### YOUR TASK
The lines to copy run from the one containing "TB de capacidad flash incluida. Se" to the end of the records below; repeat them exactly and include nothing else.

········

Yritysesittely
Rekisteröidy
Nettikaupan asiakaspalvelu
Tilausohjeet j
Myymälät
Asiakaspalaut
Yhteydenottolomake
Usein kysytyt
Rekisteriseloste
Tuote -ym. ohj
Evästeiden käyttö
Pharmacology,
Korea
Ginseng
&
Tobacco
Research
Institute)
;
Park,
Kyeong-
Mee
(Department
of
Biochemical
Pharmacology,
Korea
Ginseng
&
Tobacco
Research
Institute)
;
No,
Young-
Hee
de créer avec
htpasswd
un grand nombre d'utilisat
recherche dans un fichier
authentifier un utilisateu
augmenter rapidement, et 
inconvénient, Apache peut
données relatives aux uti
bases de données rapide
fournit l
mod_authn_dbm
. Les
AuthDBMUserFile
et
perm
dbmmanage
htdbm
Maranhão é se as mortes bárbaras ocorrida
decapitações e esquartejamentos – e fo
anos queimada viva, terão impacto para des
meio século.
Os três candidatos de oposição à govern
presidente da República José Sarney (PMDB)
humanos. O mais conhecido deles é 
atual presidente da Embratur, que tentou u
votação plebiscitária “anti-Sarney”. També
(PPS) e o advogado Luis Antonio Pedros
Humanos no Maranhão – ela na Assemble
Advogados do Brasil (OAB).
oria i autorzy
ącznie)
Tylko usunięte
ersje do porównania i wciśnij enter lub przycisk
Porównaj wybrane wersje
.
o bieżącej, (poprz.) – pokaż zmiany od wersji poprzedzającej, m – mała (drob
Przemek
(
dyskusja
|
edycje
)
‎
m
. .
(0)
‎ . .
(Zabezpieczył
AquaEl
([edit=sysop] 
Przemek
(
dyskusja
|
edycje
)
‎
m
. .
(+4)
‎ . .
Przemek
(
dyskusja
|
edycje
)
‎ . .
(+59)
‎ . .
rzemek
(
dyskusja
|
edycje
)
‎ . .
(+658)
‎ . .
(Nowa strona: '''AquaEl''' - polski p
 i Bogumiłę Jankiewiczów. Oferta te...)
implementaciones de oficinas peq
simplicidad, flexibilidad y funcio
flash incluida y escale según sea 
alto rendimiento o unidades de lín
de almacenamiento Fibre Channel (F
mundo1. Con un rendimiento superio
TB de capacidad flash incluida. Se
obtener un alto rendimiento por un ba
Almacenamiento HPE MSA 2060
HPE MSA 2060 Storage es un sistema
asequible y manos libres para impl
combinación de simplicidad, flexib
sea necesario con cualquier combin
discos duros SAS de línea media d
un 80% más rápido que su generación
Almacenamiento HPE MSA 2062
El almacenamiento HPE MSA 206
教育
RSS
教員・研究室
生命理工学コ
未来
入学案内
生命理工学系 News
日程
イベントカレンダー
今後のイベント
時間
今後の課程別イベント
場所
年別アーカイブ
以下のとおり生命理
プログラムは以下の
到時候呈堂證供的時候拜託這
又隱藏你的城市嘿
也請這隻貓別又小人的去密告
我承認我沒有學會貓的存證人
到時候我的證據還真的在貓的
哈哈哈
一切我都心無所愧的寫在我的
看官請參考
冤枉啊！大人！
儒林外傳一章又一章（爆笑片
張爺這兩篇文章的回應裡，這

········

### COMPLETED EXERCISE
TB de capacidad flash incluida. Se
obtener un alto rendimiento por un ba
Almacenamiento HPE MSA 2060
HPE MSA 2060 Storage es un sistema
asequible y manos libres para impl
combinación de simplicidad, flexib
sea necesario con cualquier combin
discos duros SAS de línea media d
un 80% más rápido que su generación
Almacenamiento HPE MSA 2062
El almacenamiento HPE MSA 206
教育
RSS
教員・研究室
生命理工学コ
未来
入学案内
生命理工学系 News
日程
イベントカレンダー
今後のイベント
時間
今後の課程別イベント
場所
年別アーカイブ
以下のとおり生命理
プログラムは以下の
到時候呈堂證供的時候拜託這
又隱藏你的城市嘿
也請這隻貓別又小人的去密告
我承認我沒有學會貓的存證人
到時候我的證據還真的在貓的
哈哈哈
一切我都心無所愧的寫在我的
看官請參考
冤枉啊！大人！
儒林外傳一章又一章（爆笑片
張爺這兩篇文章的回應裡，這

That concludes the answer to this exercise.